Previous studies reported the presence of some level of cross-reactive antibodies in persons born before 1957. Such cross-reactive antibodies may be present in these persons because the H1N1 subtype viruses before 1957 were more similar to the H1N1 (2009) than the H1N1 viruses that reemerged in the 1970s. We detected no difference in preexisting baseline titers to the 2009 H1N1 strain between individuals born before or after 1957, and no stronger immunologic response in HI titer was seen in this group (15
). This might be due to the small number of persons born before 1957 in this study.

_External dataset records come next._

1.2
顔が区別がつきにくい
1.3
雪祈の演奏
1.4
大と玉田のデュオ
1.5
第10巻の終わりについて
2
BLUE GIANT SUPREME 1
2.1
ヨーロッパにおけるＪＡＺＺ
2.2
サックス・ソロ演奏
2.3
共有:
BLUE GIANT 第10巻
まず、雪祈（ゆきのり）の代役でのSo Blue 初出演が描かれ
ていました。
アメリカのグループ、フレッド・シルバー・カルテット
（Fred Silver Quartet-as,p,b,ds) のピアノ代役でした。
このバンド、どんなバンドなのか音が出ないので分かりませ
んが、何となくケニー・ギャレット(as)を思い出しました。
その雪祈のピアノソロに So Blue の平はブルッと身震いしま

A larger proportion of persons who were vaccinated annually than those who were unvaccinated had preexisting antibodies to the 2009 H1N1 strain. This finding resembles those of other studies, and the most likely explanation is that seasonal influenza virus vaccination induced antibodies that cross-react with 2009 H1N1 virus to a certain extent (15
Contrary to other studies, we did not find a difference in antibody response between men and women. Data from clinical trials of seasonal influenza virus vaccines reveal pronounced differences between antibody responses in men and women. HI titers are consistently higher in women than men, suggesting that women may be better protected against influenza disease (16
). Although the mechanisms underlying sex-specific differences in immune development are poorly understood, women have higher absolute CD4+
lymphocyte count and production of TH1 cytokines after immunization, as well as more sustained responses to antigenic challenge (9
). The absence of this difference in antibody response between men and women may be due to the use of MF59 as an adjuvant in the vaccine, which is known to enhance the immune response (2
In conclusion, in our population the first vaccination with a monovalent MF59-adjuvanted influenza virus H1N1 (2009) vaccine resulted in a titer of ≥40 in 79.5% of the participants, and 71.9% of the participants had persisting antibodies for 6 months. Overall, a second dose of the vaccine conferred little additional benefit, but in some age groups (50 to 60 years) a significant increase of HI titer was seen. Increasing age had an unfavorable effect on the postvaccination HI antibody titers of the participants. For each additional year of age, a 2.4% reduction in GMT was found.
There was a reduced HI antibody response, although not significant, in adults who annually received seasonal influenza virus vaccination compared with that in adults who never or occasionally received seasonal influenza virus vaccination, suggesting a possible unfavorable effect on immunogenicity for adults who annually received seasonal influenza virus vaccination. The mechanism underlying this negative effect of previous vaccination is unclear and remains to be elucidated.